Isolation is bad, mmmkay
All people who lead double lives report mental stress. Klaus Fuchs, one of the Atomic Spies, dealt with it by living with something he called “controlled schizophrenia.”
- Isolation without relief
- Rented room under assumed name
- No “mainstream” social circle to realign with social mores
- No peers to talk to, only Silk Road forum members and admins
One solution to mental compartmentation is simply cutting off all social contact, that way only one personal identity has to exist. This approach has significant problems too though. After the altoid persona is retired from BitcoinTalk, Ulbricht migrates his social interaction to a more extreme community: the Silk Road forums.
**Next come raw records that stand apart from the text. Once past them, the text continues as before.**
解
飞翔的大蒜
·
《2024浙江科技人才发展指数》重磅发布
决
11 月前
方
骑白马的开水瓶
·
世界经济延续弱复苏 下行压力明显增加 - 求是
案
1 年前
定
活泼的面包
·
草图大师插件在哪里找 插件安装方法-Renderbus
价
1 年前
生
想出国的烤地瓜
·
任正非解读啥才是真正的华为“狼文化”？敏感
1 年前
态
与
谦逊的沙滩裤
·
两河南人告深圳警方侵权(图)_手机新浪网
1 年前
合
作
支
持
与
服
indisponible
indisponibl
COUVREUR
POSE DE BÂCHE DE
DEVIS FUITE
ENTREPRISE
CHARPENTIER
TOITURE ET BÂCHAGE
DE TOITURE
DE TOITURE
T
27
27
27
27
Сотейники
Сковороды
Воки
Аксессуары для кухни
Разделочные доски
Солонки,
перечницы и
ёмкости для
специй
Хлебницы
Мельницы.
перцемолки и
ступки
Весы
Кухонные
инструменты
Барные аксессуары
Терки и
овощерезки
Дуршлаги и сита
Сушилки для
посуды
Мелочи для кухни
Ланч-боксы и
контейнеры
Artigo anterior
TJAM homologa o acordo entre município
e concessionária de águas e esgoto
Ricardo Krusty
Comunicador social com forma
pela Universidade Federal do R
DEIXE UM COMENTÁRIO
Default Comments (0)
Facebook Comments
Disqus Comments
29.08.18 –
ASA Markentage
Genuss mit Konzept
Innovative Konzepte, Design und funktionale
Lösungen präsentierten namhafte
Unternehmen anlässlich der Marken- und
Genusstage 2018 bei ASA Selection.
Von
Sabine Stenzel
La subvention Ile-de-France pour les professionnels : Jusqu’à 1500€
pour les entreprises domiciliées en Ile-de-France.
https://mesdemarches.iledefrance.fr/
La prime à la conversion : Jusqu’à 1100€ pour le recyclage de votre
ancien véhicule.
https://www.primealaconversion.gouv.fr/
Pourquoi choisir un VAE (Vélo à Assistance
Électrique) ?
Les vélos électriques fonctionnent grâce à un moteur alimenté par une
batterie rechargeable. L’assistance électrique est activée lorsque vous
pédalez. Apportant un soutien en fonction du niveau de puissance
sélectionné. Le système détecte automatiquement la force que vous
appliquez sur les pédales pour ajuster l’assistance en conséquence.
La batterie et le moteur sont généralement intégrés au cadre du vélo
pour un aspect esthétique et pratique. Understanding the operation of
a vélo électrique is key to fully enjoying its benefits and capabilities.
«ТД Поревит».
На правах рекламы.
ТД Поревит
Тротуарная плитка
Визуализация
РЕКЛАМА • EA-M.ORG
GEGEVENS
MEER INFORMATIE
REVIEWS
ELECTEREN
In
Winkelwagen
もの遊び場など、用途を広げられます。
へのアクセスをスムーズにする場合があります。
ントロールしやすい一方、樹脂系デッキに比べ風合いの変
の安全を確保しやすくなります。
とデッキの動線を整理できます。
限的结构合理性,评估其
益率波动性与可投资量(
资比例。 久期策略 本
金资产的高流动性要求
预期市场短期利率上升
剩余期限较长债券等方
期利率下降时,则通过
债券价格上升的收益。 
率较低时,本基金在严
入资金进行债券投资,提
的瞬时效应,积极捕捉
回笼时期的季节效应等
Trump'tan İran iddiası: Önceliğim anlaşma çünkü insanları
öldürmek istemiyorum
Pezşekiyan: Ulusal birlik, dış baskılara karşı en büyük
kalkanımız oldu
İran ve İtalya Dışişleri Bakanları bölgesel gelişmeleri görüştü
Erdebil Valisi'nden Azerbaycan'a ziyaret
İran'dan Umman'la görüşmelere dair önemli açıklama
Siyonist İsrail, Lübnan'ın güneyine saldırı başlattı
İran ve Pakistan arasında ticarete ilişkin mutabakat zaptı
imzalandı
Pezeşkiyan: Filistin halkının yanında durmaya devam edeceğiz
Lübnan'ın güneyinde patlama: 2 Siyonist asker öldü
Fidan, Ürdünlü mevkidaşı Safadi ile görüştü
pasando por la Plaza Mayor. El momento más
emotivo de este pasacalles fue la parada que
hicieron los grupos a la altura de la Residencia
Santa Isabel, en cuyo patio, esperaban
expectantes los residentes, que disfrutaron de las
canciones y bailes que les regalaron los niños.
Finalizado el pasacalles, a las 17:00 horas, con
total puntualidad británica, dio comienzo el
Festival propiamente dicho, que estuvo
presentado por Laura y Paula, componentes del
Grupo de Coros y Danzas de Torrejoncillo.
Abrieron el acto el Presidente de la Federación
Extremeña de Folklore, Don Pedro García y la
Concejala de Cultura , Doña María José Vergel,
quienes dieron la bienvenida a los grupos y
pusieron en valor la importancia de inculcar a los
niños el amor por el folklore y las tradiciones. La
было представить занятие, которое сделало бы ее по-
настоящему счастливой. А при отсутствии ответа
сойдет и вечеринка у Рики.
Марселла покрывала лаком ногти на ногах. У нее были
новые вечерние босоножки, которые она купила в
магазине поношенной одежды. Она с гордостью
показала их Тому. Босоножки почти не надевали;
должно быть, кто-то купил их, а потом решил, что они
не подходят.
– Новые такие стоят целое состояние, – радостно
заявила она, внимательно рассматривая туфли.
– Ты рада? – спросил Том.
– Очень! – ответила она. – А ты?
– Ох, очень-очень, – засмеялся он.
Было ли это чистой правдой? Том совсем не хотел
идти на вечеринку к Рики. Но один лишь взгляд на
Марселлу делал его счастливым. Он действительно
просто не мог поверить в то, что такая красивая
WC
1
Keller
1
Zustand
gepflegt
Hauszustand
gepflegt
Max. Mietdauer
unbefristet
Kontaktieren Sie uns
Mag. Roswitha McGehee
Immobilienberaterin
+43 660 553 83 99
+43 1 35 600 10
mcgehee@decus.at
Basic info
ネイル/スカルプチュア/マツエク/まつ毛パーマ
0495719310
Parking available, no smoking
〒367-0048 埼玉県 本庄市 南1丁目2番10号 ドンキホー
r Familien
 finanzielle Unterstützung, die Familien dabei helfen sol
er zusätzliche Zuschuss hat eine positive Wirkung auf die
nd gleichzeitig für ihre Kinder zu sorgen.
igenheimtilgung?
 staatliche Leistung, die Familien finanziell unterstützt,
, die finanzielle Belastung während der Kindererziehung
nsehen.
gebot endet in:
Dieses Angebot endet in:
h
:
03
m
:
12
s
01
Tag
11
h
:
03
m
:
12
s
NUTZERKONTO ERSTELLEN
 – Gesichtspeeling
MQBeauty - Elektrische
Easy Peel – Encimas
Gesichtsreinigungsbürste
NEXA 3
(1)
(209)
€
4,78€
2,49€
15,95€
This appears to have been his “scene”, where he interacted with people and cultivated friends (including an impressive array of undercover law enforcement officials).
Human beings are social animals. We are the average of our peer group. We require social interaction to maintain a healthy mental state. The strict security of DPR required isolation, leaving Ross Ulbricht living his social life on forums with niche ideological views, initially BitcointTalk (in 2011) and then the Silk Road forums. Ross Ulbricht’s social group became the Silk Road users and administrators (particularly Variety Jones.)
Isolation from mainstream society is known to lead to ideological extremism as members of the niche community self-reinforce their ideological tendencies. Consequently, they are less able to understand mainstream society’s ideas, beliefs and morals. This is dangerous. This isolation is what leads him to rationalising hiring online hitmen to preserve the Silk Road community is an acceptable idea. He basically radicalised himself.
What have we learned?
So, the Dread Pirate Roberts Complaint basically tells us nothing that we didn’t already know about OPSEC. There are some lessons learned which can be used to harden OPSEC practices going forward. The main things are still, strong compartmentation, use Tor all the time, avoid leaking profiling information, and I think it is prudent to frequently migrate to new cover personas.